(Data provided begins)

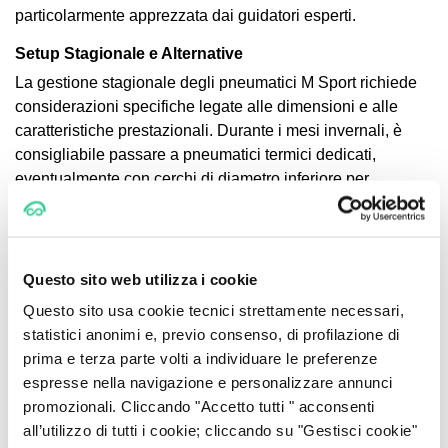
particolarmente apprezzata dai guidatori esperti.
Setup Stagionale e Alternative
La gestione stagionale degli pneumatici M Sport richiede
considerazioni specifiche legate alle dimensioni e alle
caratteristiche prestazionali. Durante i mesi invernali, è
consigliabile passare a pneumatici termici dedicati,
eventualmente con cerchi di diametro inferiore per
ottimizzare comfort e sicurezza.
Le alternative disponibili includono pneumatici all-season
di qualità premium che mantengono buone prestazioni
Questo sito web utilizza i cookie
durante tutto l'anno, pur non raggiungendo i livelli di grip
Questo sito usa cookie tecnici strettamente necessari,
degli pneumatici estivi performance. Questa soluzione
statistici anonimi e, previo consenso, di profilazione di
rappresenta un compromesso ragionevole per chi utilizza
prima e terza parte volti a individuare le preferenze
la vettura principalmente in ambito urbano ed extraurbano.
espresse nella navigazione e personalizzare annunci
Il setup stagionale influenza anche i costi di gestione:
promozionali. Cliccando "Accetto tutti " acconsenti
mantenere due set di pneumatici (estivi e invernali)
all’utilizzo di tutti i cookie; cliccando su "Gestisci cookie"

(Data provided ends)

Description of the task:
Transcribe, word for word, only the material from its opening line through the line containing "di qualità premium", both ends included, and omit the pictures.

Answer area:
particolarmente apprezzata dai guidatori esperti.
Setup Stagionale e Alternative
La gestione stagionale degli pneumatici M Sport richiede
considerazioni specifiche legate alle dimensioni e alle
caratteristiche prestazionali. Durante i mesi invernali, è
consigliabile passare a pneumatici termici dedicati,
eventualmente con cerchi di diametro inferiore per
ottimizzare comfort e sicurezza.
Le alternative disponibili includono pneumatici all-season
di qualità premium che mantengono buone prestazioni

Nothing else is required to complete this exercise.